The name Gahimer is truly unique. It was created by the family of Johann Jacob Gegenheimer when they immigrated to the United States from Germany in 1833. Many theories abound concerning why Johann’s children changed their name to Gahimer such as (1) it was changed by immigration recorders based on what the name sounded like, (2) it was changed by the family members to be easier to spell, (3) it was changed by family members to sound more American, or, my personal favorite, (4) it was a joke between Johann and his children. Whatever the reason, Johann was the last to be called Gegenheimer, and thenceforth all future generations have been explaining how to spell and pronounce Gahimer to teachers, employers, friends, co-workers and everyone else they encounter. Yes, it has a long “a” and a long “i”. No the “h” is not silent. Yes, it has three syllables and the accent is on the first, and so on.
Over the years I’ve seen many people try to spell my name and I’ve seen as many valiant spelling attempts. I usually let them struggle through it on their own at first just to see what they write. Only when they really get stumped do I start offering clues.
And I love it when someone is filling in a form and asks “Last name please?”
“Yikes, really? Can you spell that for me?”
“Wow, that’s a lot simpler than I thought. Spells just like it sounds.”
Perhaps that’s what Johann had in mind.
Children of William Gahimer (left to right): Edward, Julius, George, Adeline, William (seated), August, Conrad, John William
A UNIQUE WEBSITE
Johann and his wife Maria began populating America with Gahimers straight-away, contributing 9 children to the cause: Anna Catherine, George Michael, Eva (a toddler that died on the stormy two month voyage to the United States), Jacob, John, Margaret, William, Daniel, and Mary. Each of the surviving children of Johann and Maria did their part to advance the Gahimer population. For example, Johann’s son William had 9 children: Julius, Augustus “Gus”, George, John W., an unnamed child that died at birth, Adeline, Conrad “Coonie”, Edward, and William Reinhard. So before long there were enough descendants to warrant genealogy research.
There has been a significant amount of genealogy research done by the descendants of William. Foremost among these is Charlene Gahimer John (daughter of Ed and Roxie), who has spent decades researching and archiving information on our Gahimer ancestors. Fred Gahimer (grandson of Conrad) spent many years after he retired until his death in 2005 researching his ancestors and writing stories of their lives.
Recently, some of William Gahimer’s descendants have begun collecting and combining the Gahimer genealogy research completed so far, and we are continuing with the research started by Charlene, Fred, and others. The current researchers include Tim, Tony, and Dick Gahimer (grandsons of Ed and Roxie), Dave Gahimer (grandson of George and Addie), Laura Matney (Dave’s daughter), Julie Phillips (great-grand-daughter of George), and Joe Gahimer (Fred’s son).

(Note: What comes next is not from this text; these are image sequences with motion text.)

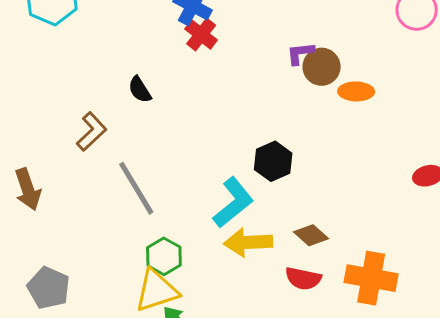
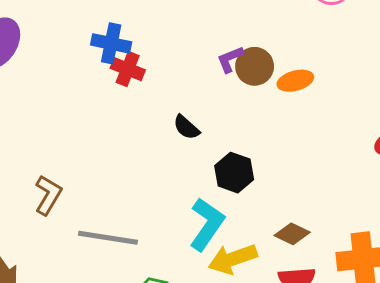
black semicircle: (140, 90) -> (186, 127), moved
gray line: (136, 188) -> (108, 238), turned -34

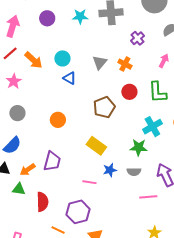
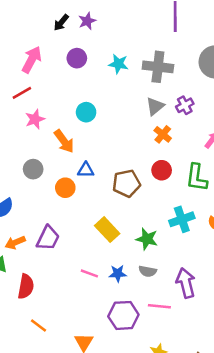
orange arrow: (34, 60) -> (64, 141), moved
gray triangle: (100, 62) -> (155, 106), moved
blue triangle: (70, 78) -> (86, 170), moved, turned -40
pink star: (14, 81) -> (35, 119), moved
gray circle: (17, 113) -> (33, 169), moved
green star: (139, 147) -> (147, 239), moved
blue star: (110, 170) -> (118, 273), moved
purple hexagon: (78, 212) -> (123, 315), moved

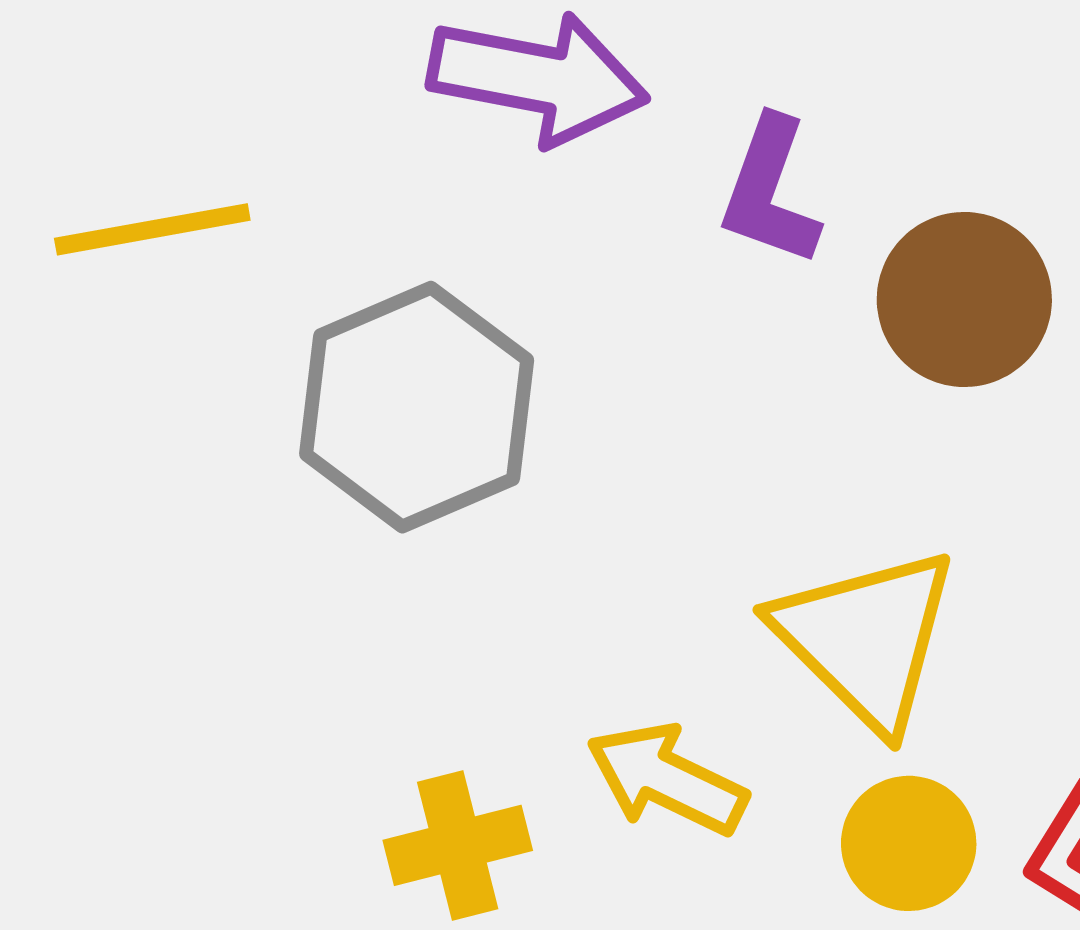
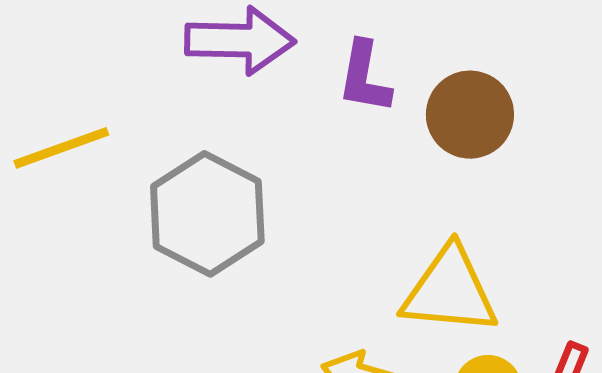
yellow triangle: (866, 638) -> (450, 291), turned -30

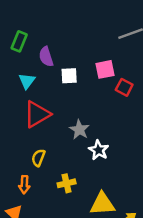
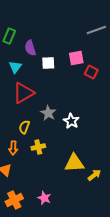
gray star: (79, 130) -> (48, 113), moved
yellow cross: (67, 183) -> (38, 147), moved

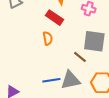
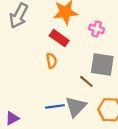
gray triangle: (70, 80) -> (76, 107), turned -35

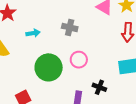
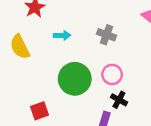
black cross: (99, 87) -> (119, 100), moved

We are publishing the information in three forms: (1) we uploaded the detailed genealogy information such as gedcom data and facts and sources to the One World Tree at www.ancestry.com, (2) we are posting stories about the Gahimer’s and our ancestors on this website, and (3) we are posting photos in albums on this website.

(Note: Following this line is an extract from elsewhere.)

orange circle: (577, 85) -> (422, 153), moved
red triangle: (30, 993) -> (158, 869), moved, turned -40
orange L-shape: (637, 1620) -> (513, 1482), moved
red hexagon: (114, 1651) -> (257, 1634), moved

If you have stories, information, photos or comments, or just want to connect or commiserate with other Gahimers, contact me...
Just as we’re all children of one Father, so too we belong to a large family of ancestors, and the genealogy record reminds us of the unbroken string of parents and children that leads all the way back to Adam.
Johann Jacob Gegenheimer came to America from Germany in 1833. His sons, including William, changed their name to Gahimer.
This site is dedicated to all Gahimer’s (and Gegenheimers) everywhere.